Some of the views expressed in the following notes on newly approved products should be regarded as preliminary, as there may have been limited published data at the time of publication, and little experience in Australia of their safety or efficacy. However, the Editorial Executive Committee believes that comments made in good faith at an early stage may still be of value. Before new drugs are prescribed, the Committee believes it is important that more detailed information is obtained from the manufacturer's approved product information, a drug information centre or some other appropriate source.

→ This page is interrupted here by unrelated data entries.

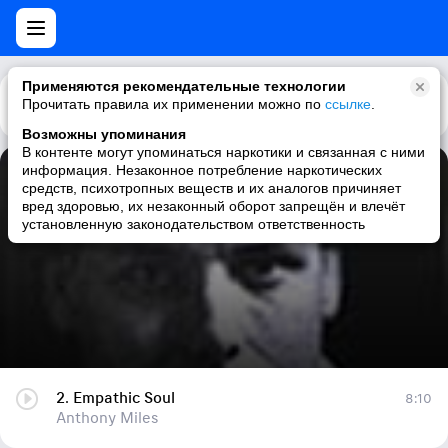
Применяются рекомендательные технологии
Прочитать правила их применении можно по
Каталог
Рекомендации
ссылке
.
Возможны упоминания
В контенте могут упоминаться наркотики и связанная с ними
информация. Незаконное потребление наркотических
2. Empathic Soul
средств, психотропных веществ и их аналогов причиняет
вред здоровью, их незаконный оборот запрещён и влечёт
Anthony Miles
установленную законодательством ответственность
2. Empathic Soul
8:10
Anthony Miles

Moxifloxacin hydrochloride

Avelox (Bayer)
400 mg tablets
Approved indication: respiratory infections
Australian Medicines Handbook Section 5.1.12

Moxifloxacin is a fluoroquinolone antibiotic. Like other fluoroquinolones it is active against Gram-negative bacteria such as Haemophilus influenzae.Compared to older members of the class, such as ciprofloxacin, moxifloxacin has more activity against Gram-positive bacteria such as Streptococcus pneumoniae.

Given its spectrum of antibacterial activity moxifloxacin has been approved for the treatment of community-acquired pneumonia, exacerbations of chronic bronchitis and sinusitis. In studies of patients with community-acquired pneumonia, moxifloxacin has been as effective as other drugs such as clarithromycin.

Moxifloxacin is as effective as cefuroxime in the treatment of acute maxillarysinusitis. Cefuroxime was also equivalent to moxifloxacin in the treatment of exacerbations of chronic bronchitis. For this indication, a five day course of moxifloxacin is as effective as a seven day course of clarithromycin.

Moxifloxacin has a half-life of 12 hours, but can be given once a day. It is eliminated by renal and hepatic clearance. The metabolism of moxifloxacin does not involve the cytochrome P450 system. Although it has not been associated with the severe liver problems associated with trovafloxacin, moxifloxacin should not be given to patients with significant hepatic impairment.

Like other oral antibiotics, nausea, vomiting and diarrhoea are common adverse effects of moxifloxacin. It may cause dizziness and lightheadedness so patients should know how they react to this drug before they drive or operate machinery. Moxifloxacin can also prolong the QT interval so there is a potential for arrhythmias. Similar ECG changes led to the withdrawal of grepafloxacin. Moxifloxacin should therefore not be given to patients with a prolonged QTc interval, hypokalaemia, or those taking drugs which prolong the QTc interval. Although the photosensitivity potential of moxifloxacin appears to be low, hypersensitivity reactions can occur after the first dose.

Bacteria are becoming resistant to the fluoroquinolones and there is cross-resistance to drugs within the class. To maintain the usefulness of these drugs, moxifloxacin should probably not be used as a first-line treatment for common infections such as sinusitis.